Single Serve Monkey Bread
2 | Cans reduced fat Pillsbury™ crescent rolls (off-brand works well too!) |
1/2 cup | Sugar Free Maple Syrup |
1 tbs | Light Butter |
3 tbs | Cinnamon |
2 tbs | Baking stevia OR 1/4 cup sweetener of choice that measures like sugar
1
Preheat the oven to 350 degrees. Spray 12 cup muffin tin with non-stick spray, (I suggest using non-stick muffin tin to prevent sticking!).
2
Open up both cans of crescent dough, and cut each triangle into 3 equal-sized pieces. Roll each piece of dough into 3 equal-sized small balls, totaling 24 balls per pack of crescent rolls. (Note: balls should be smaller than golf balls, but big enough that about 4 balls will fit into each muffin tin).
3
Combine the stevia/splenda (or whatever sugar substitute you choose) with 2 tbs of cinnamon in a small bowl.
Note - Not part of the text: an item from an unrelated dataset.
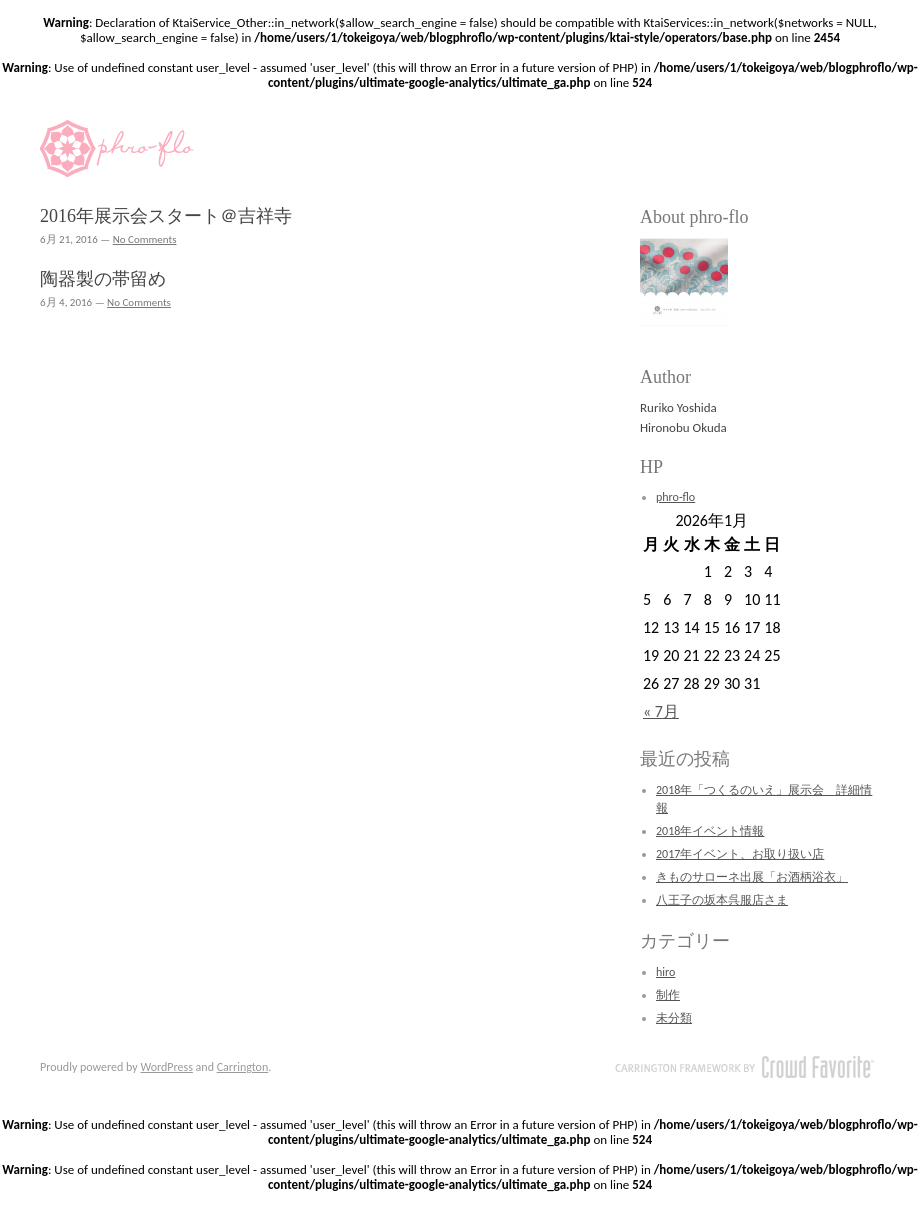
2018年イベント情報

Toss the dough balls in the cinnamon-‘sugar’ mix until the balls are well coated.
4
Next, melt the butter in microwave-safe bowl for about 30 seconds, (or until melted). Add the syrup and 1 tbs cinnamon to the melted butter, stir, and set aside.
5
Place four balls into each individual muffin tin, and pour the butter-syrup mixture over each muffin tin, until the dough balls are almost covered in the syrup mixture, (if there isn’t enough to cover each muffin tin, I just added a bit more syrup to each tin).
6
Bake for 15- 20 minutes, or until a caramelized crust forms on the top of each little monkey bread.
7
Remove from the oven, and let cool for about 15 minutes. Use a knife to remove the edges and serve on a pretty plate… Preferably while still warm!